[The data — start]

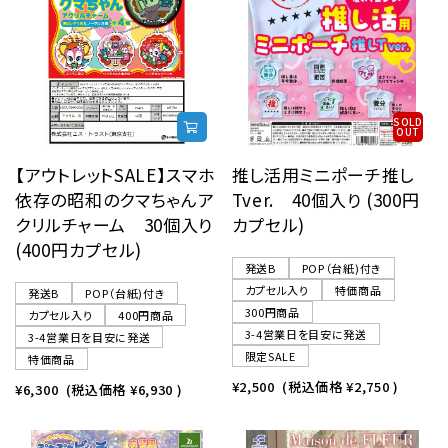
レンタル
景品・玩具・文具
SOLD
OUT
販促用カプセルトイ
【アウトレットSALE】スマホ
推し活用ミニポーチ推し
依存の昭和のクマちゃんア
Tver. 40個入り (300円
クリルチャーム 30個入り
カプセル)
よくあるご質問
(400円カプセル)
発送B
POP（台紙)付き
カプセル入り
特価商品
ご利用ガイド
発送B
POP（台紙)付き
300円商品
カプセル入り
400円商品
3-4営業日を目安に発送
3-4営業日を目安に発送
限定SALE
特価商品
06-6282-7659
¥2,500
(税込価格
¥2,750
)
¥6,300
(税込価格
¥6,930
)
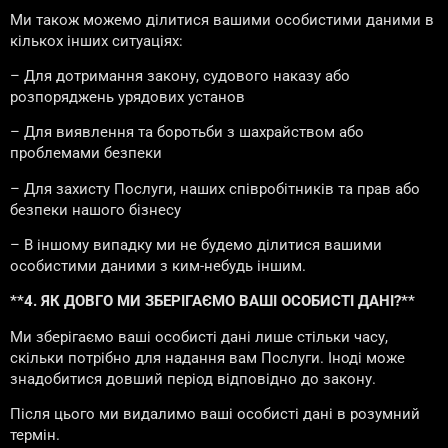
Ми також можемо ділитися вашими особистими даними в
кількох інших ситуаціях:
– Для дотримання закону, судового наказу або
розпоряджень урядових установ
– Для виявлення та боротьби з шахрайством або
проблемами безпеки
– Для захисту Послуги, наших співробітників та прав або
безпеки нашого бізнесу
– В іншому випадку ми не будемо ділитися вашими
особистими даними з ким-небудь іншим.
**4. ЯК ДОВГО МИ ЗБЕРІГАЄМО ВАШІ ОСОБИСТІ ДАНІ?**
Ми зберігаємо ваші особисті дані лише стільки часу,
скільки потрібно для надання вам Послуги. Іноді може
знадобитися довший період відповідно до закону.
Після цього ми видалимо ваші особисті дані в розумний
термін.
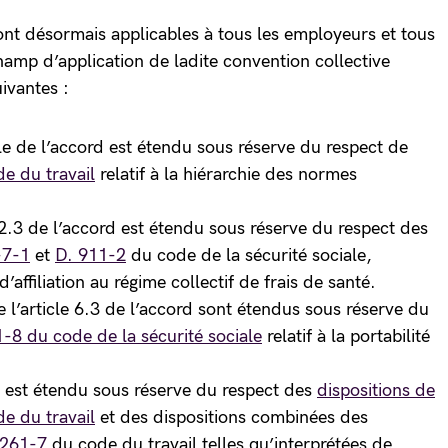
sont désormais applicables à tous les employeurs et tous
hamp d’application de ladite convention collective
uivantes :
e de l’accord est étendu sous réserve du respect de
de du travail
relatif à la hiérarchie des normes
e 2.3 de l’accord est étendu sous réserve du respect des
-7-1
et
D. 911-2
du code de la sécurité sociale,
’affiliation au régime collectif de frais de santé.
 l’article 6.3 de l’accord sont étendus sous réserve du
11-8 du code de la sécurité sociale
relatif à la portabilité
 8 est étendu sous réserve du respect des
dispositions de
de du travail
et des dispositions combinées des
2261-7
du code du travail telles qu’interprétées de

[The data — finish]

Output the full material exactly as given, without its pictures.

Task result —
レンタル
景品・玩具・文具
SOLD
OUT
販促用カプセルトイ
【アウトレットSALE】スマホ
推し活用ミニポーチ推し
依存の昭和のクマちゃんア
Tver. 40個入り (300円
クリルチャーム 30個入り
カプセル)
よくあるご質問
(400円カプセル)
発送B
POP（台紙)付き
カプセル入り
特価商品
ご利用ガイド
発送B
POP（台紙)付き
300円商品
カプセル入り
400円商品
3-4営業日を目安に発送
3-4営業日を目安に発送
限定SALE
特価商品
06-6282-7659
¥2,500
(税込価格
¥2,750
)
¥6,300
(税込価格
¥6,930
)
Ми також можемо ділитися вашими особистими даними в
кількох інших ситуаціях:
– Для дотримання закону, судового наказу або
розпоряджень урядових установ
– Для виявлення та боротьби з шахрайством або
проблемами безпеки
– Для захисту Послуги, наших співробітників та прав або
безпеки нашого бізнесу
– В іншому випадку ми не будемо ділитися вашими
особистими даними з ким-небудь іншим.
**4. ЯК ДОВГО МИ ЗБЕРІГАЄМО ВАШІ ОСОБИСТІ ДАНІ?**
Ми зберігаємо ваші особисті дані лише стільки часу,
скільки потрібно для надання вам Послуги. Іноді може
знадобитися довший період відповідно до закону.
Після цього ми видалимо ваші особисті дані в розумний
термін.
sont désormais applicables à tous les employeurs et tous
hamp d’application de ladite convention collective
uivantes :
e de l’accord est étendu sous réserve du respect de
de du travail
relatif à la hiérarchie des normes
e 2.3 de l’accord est étendu sous réserve du respect des
-7-1
et
D. 911-2
du code de la sécurité sociale,
’affiliation au régime collectif de frais de santé.
 l’article 6.3 de l’accord sont étendus sous réserve du
11-8 du code de la sécurité sociale
relatif à la portabilité
 8 est étendu sous réserve du respect des
dispositions de
de du travail
et des dispositions combinées des
2261-7
du code du travail telles qu’interprétées de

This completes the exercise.